▼▼▼

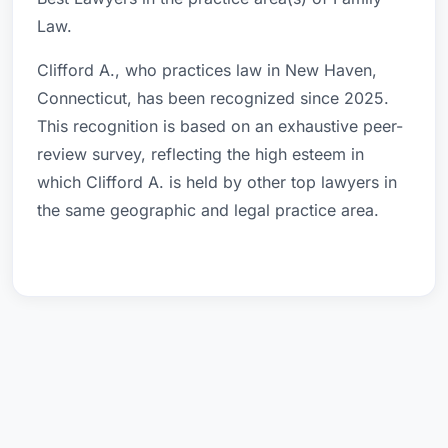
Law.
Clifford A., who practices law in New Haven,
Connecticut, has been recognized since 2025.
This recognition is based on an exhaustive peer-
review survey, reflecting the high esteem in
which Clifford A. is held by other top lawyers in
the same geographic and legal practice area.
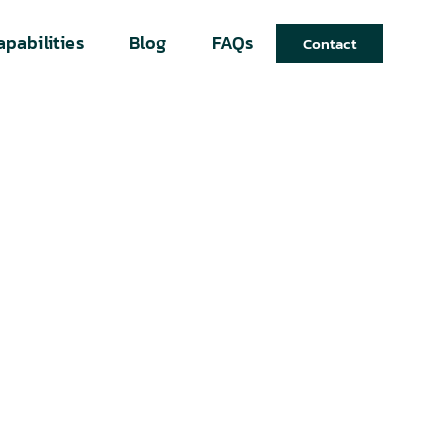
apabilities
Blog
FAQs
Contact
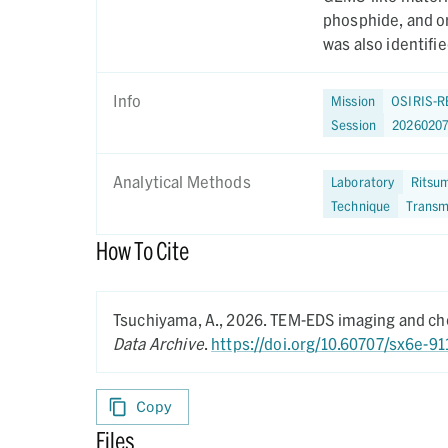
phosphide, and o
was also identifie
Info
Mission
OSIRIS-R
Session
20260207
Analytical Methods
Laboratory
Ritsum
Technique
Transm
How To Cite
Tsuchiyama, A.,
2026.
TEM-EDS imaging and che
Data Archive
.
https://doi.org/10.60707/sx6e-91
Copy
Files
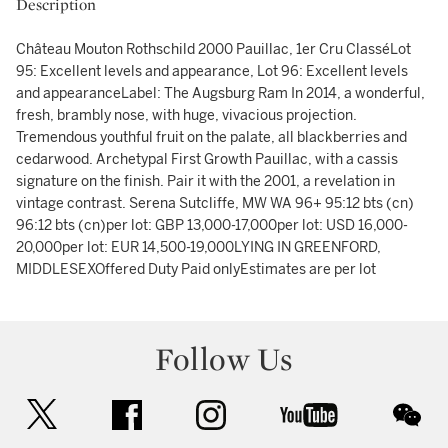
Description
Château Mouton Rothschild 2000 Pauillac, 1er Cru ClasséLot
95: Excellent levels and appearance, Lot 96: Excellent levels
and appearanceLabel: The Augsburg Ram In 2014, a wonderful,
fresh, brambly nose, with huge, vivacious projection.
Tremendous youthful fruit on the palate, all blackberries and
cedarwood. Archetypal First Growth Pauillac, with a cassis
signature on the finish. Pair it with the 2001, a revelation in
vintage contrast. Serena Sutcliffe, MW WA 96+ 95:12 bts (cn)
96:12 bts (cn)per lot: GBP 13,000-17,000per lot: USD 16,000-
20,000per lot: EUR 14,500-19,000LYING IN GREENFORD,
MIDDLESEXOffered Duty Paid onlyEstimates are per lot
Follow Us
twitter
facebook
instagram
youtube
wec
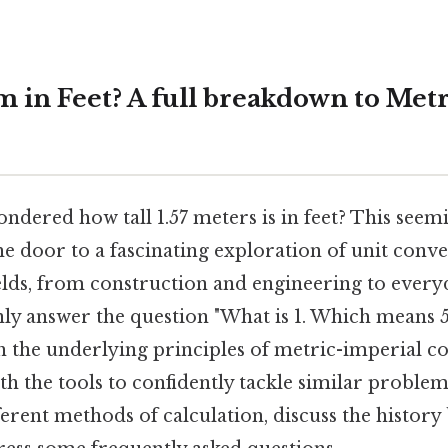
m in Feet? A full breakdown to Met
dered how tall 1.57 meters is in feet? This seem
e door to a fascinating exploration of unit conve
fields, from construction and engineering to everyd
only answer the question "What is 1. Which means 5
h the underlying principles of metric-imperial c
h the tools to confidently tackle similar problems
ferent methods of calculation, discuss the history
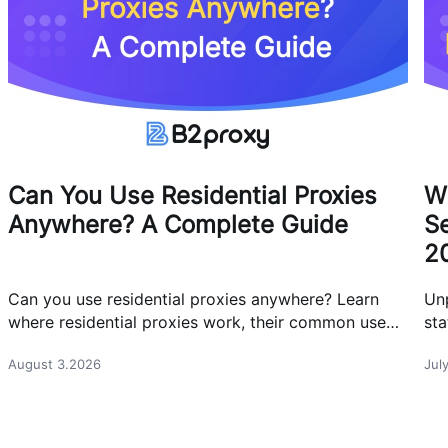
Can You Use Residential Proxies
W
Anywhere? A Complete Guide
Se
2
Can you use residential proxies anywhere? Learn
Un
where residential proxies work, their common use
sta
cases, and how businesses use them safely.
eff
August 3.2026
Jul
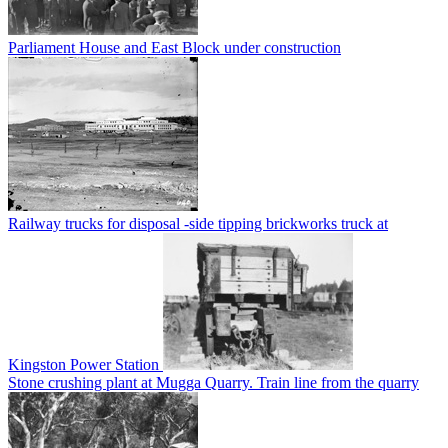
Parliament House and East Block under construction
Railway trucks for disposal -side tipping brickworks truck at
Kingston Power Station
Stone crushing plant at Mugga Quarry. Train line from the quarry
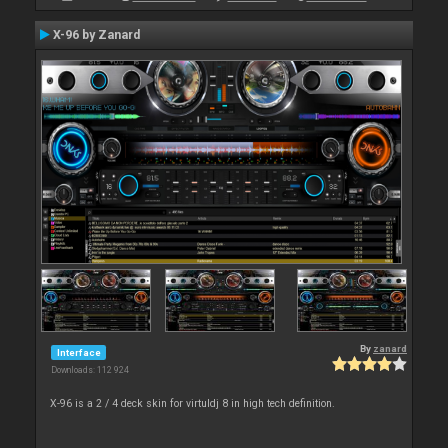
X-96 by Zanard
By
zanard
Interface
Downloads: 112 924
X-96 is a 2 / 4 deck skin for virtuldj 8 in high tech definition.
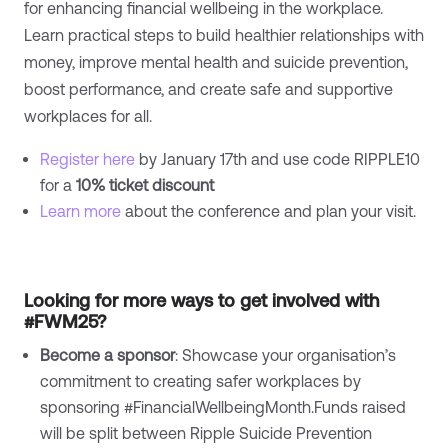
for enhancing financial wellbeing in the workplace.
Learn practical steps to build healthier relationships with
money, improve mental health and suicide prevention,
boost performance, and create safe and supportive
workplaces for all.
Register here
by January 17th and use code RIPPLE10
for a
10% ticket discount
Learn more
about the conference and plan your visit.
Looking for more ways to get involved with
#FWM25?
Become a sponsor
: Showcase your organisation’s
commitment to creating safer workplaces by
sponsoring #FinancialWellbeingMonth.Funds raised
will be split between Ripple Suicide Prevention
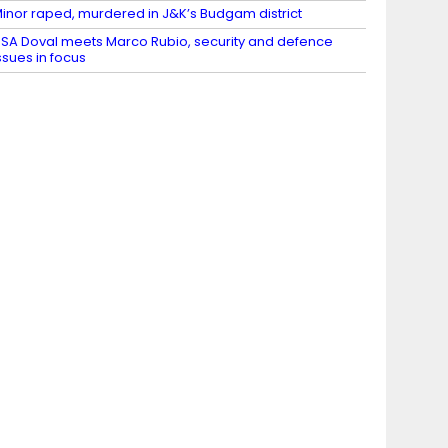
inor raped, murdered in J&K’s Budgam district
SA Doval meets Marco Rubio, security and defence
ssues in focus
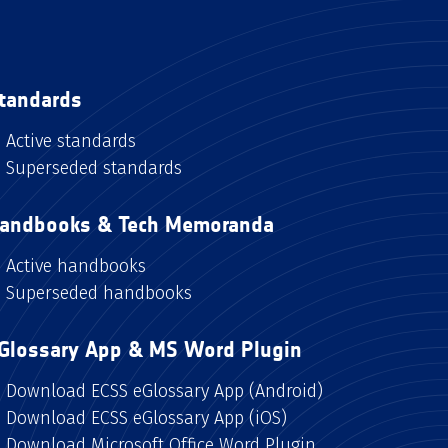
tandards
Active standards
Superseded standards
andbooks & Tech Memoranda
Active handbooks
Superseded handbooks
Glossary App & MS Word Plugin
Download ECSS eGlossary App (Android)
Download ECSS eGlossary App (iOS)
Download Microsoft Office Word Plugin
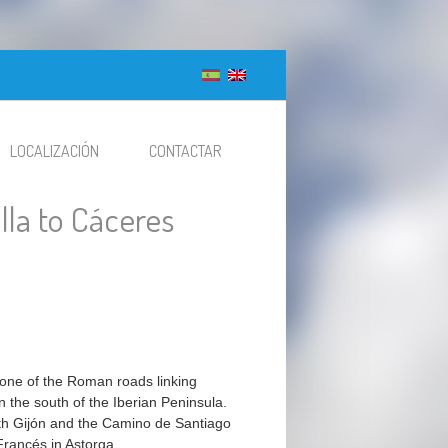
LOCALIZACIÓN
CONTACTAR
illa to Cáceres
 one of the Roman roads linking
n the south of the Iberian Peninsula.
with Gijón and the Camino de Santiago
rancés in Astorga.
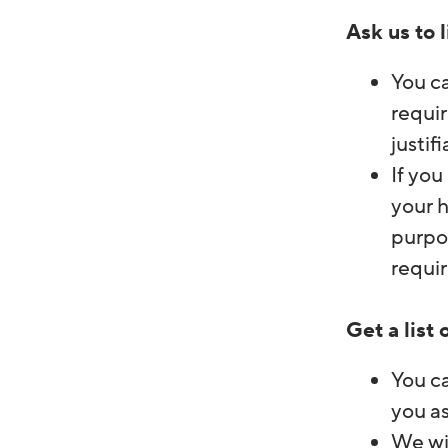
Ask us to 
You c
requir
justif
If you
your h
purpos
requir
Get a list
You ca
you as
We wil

▲▲▲

_What to produce:_ Only the lines from the one with "rancés in Astorga." through the last line above belong in the answer. Reproduce them exactly, without the pictures.

_Answer:_
rancés in Astorga.
Ask us to 
You c
requir
justif
If you
your h
purpos
requir
Get a list
You ca
you as
We wil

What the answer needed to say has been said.